When you are exercising, there’s always that lingering question made famous by Hamlet… to eat or not to eat? Okay, not exactly, but there are all sorts of different ideas about whether or not to eat before you run, and what and how much to eat if you do.

Some things will come down to personal preference, so you may have to do a little trial and error. But one thing to remember is that food is fuel. It gives you the energy you need to do what you do – whether that’s run, walk the dog, work, play with your kids, etc. Many of us often have a love/hate thing going with food because of diets, food guilt and/or overindulging, so it’s sometimes difficult to hold onto that fact. Food is fuel!

It may take a few test runs – literally! – but you will find the “go to” foods that work for you before a run or a race.
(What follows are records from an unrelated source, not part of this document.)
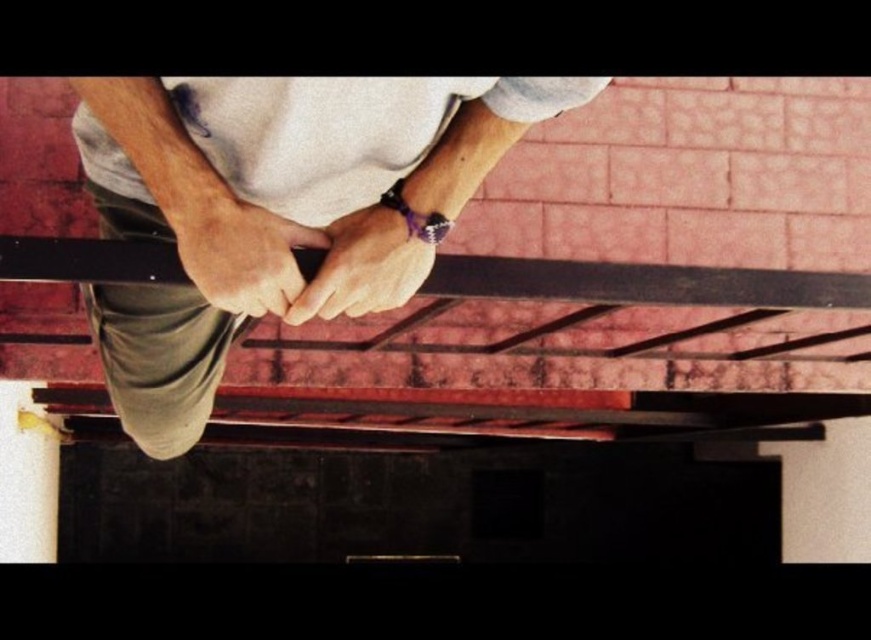 You are a photographer setting up equipment in the scene. You need to place a tripod between the matte black skateboard at center and the black matte beam at center. Based on their positions, which object should the tripod be closer to if you want it placed to the right of the skateboard?

The matte black skateboard at center is to the left of the black matte beam at center, so placing the tripod to the right of the skateboard would position it closer to the black matte beam at center.

You are a security guard observing a person at the entrance. You notice two hands at the center of your view. One is a smooth skin hand at center and the other is a satin brown leather hand at center. Which hand is closer to you?

The smooth skin hand at center is closer to you because it is located above the satin brown leather hand at center, indicating it is nearer in the visual hierarchy.

From the picture: You are a photographer adjusting your camera settings to focus on the person in the image. The camera has a focus point at coordinates point (238,250). What part of the person is the camera focusing on?

The camera is focusing on the smooth skin hand at center, as the point (238,250) marks this location.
A couple of tips to get you started:

  • “Practice” your pre-race meal at least a couple of times before the race. Eat the same food at the same time you plan to on race day.
  • Eat at least two hours before the race so you can avoid cramping, pit stops, etc. The amount you eat should match the effort you are going to make. For a 5K, that means about 150 to 200 calories; longer races, like marathons, require much more (500 calories and up). If you are going to run 10 miles or farther, you also may also need a small snack (like a banana or an energy bar) about 60 minutes before the start to keep blood-sugar levels up.
  • Eat mostly carbs before you run, so it’s easier to digest. More protein and fat (eggs, cheese, etc.) takes longer to digest and turn into energy. Plus it can lead to that awful, gut-bomb feeling once you are running. A plain bagel with a little peanut butter is a good choice, or a banana, or toast with jam. Oatmeal or a granola bar are also good choices Beware of too much fiber before a run – it can also lead to stomach problems for some people.
  • Don’t forget to hydrate, but don’t overdo it! Drink most of your fluids – 16 to 24 ounces – at least 90 minutes before you start running. If it works for you, drink about six to eight ounces just before you start. You don’t want to feel water sloshing around in your stomach, but you do need to be aware of your intake, especially if it’s hot or humid. Use the color of your urine as a guide: It should be light yellow, but not totally clear.
  • If you are running less than 90 minutes, the general recommendation is that you don’t need to eat during the run. (However, some runners prefer to eat if they run more than an hour.) If you’re doing a long run, after about 60 minutes try eating about 100 calories, then another 100 calories about every 45 minutes after that. Some runners prefer gels or gummies, others stick with basics like bananas or granola bars. I’ve found this to be a highly personal preference!
  • After your run, you need to refuel. Within 20 minutes, try to have a protein-rich snack to help repair muscle tissue, and add some carbohydrates to restock your spent energy stores. This starts the process so you can recover quickly for your next workout. Some good options include yogurt smoothies or hummus and veggies. Just as you did when eating before your run, you should match the amount of food to the amount of work you did. Don’t go crazy and eat a giant 1,000-calorie smoothie after a three-miler!

Try out a couple of different foods before, during and after your runs. You’ll find the right meals and combos to make it work for you!